Entre os principais factores que favorecem a corrupção estão: a complexidade dos sistemas de regulação e licenciamento das actividades económicas; a tradição burocrática; as regras que regem as compras públicas e a contratação de fornecimentos ao Estado; a transparência das leis, das regras e dos procedimentos e a capacidade das instituições para garantir o seu cumprimento, penalizar quem prevarica e recompensar quem cumpre.

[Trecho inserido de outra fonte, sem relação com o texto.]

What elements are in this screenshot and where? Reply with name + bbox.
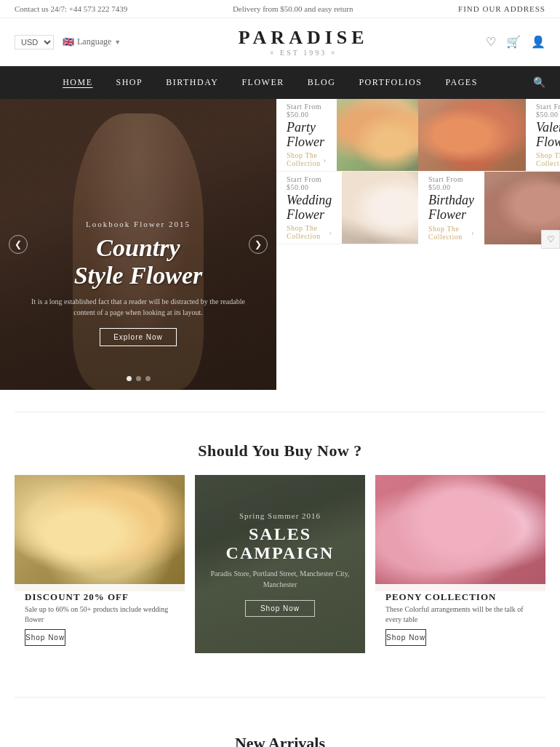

O trabalho com vista a corrigir as deficiências existentes nestas áreas é muitas vezes difícil, exige a coordenação de esforços de diversas entidades, não só públicas como privadas. De facto, é o sector privado cumpridor quem mais perde com a corrupção e com a “informalidade”, um fenómeno muito mais generalizado, igualmente pernicioso, mas ainda aceite, com demasiada frequência, como uma boa alternativa para contornar as deficiências regulamentares e legislativas. A abertura da economia e a necessidade de atrair investimento num mundo onde o capital disfruta de total mobilidade tornou a informalidade num mecanismo extremamente prejudicial à competitividade de uma economia. Os agentes económicos locais podem conhecer os métodos de contornar as leis, mas os investidores de maior dimensão, capazes de concorrer no mercado mundial, ganham mais em aumentar a sua eficiência e em evitar riscos ou negociações complexas, que apenas os levam a contornar obstáculos que não encontram se localizarem o investimento nos países que já os eliminaram.

Um célebre estudo da McKinsey de 2003, de que nunca conhecemos mais que o sumário, teve pelo menos a virtude de chamar a atenção para este tema e há que reconhecer que, para lá das picardias com que alguns media e personalidades se entretêm, os governos que se sucederam têm feito um esforço sério no sentido de corrigir esses problemas. A simplificação regulamentar e legislativa e o esforço de dar maior eficiência à actividade dos tribunais têm sido áreas em que, para lá das polémicas e das acusações de propaganda, têm sido conseguidos progressos assinaláveis, reflectidos aliás na melhoria da posição do país noutros rankings internacionais. As iniciativas em curso em matéria de licenciamento e de legislação laboral irão ainda garantir novos e substanciais progressos, em especial no importante Doing Business, da responsabilidade do Banco Mundial.

É pena que, a nível interno, não se dedique mais tempo a discutir as iniciativas já tomadas e em curso e a analisar os seus resultados efectivos. Daí deveria resultar a compreensão de que não é por acumular leis, regulamentos, licenças, proibições e emaranhados burocráticos que se luta contra a corrupção ou contra o desemprego. Quando se discute a flexisegurança, somos sempre advertidos de que não somos nórdicos. Contudo, tanto em matéria de ética, como de pragmatismo e abertura ao novo mundo em que – apesar de tudo, felizmente – vivemos, é no Norte que precisamos de inspirar-nos, porque esse é o único caminho útil para quem dispõe de poucos recursos naturais e já não pode aspirar a conquistar colónias onde procurá-los.